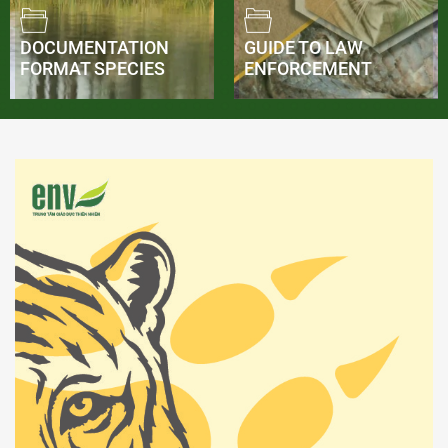
DOCUMENTATION
GUIDE TO LAW
FORMAT SPECIES
ENFORCEMENT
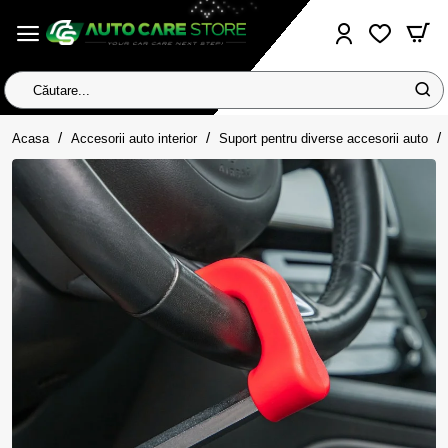
Căutare...
home
Acasa
Accesorii auto interior
Suport pentru diverse accesorii auto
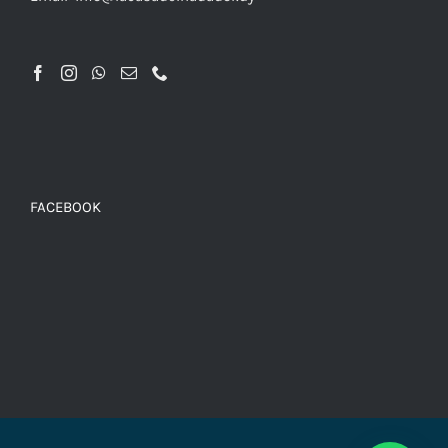
FACEBOOK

☆ ☆ ☆

### EXERCISE:
Reproduce all of the entries above word for word, but leave out their pictures.

### OUTPUT OF THE EXERCISE:
DOCUMENTATION
GUIDE TO LAW
FORMAT SPECIES
ENFORCEMENT
Căutare...
home
Acasa
Accesorii auto interior
Suport pentru diverse accesorii auto
FACEBOOK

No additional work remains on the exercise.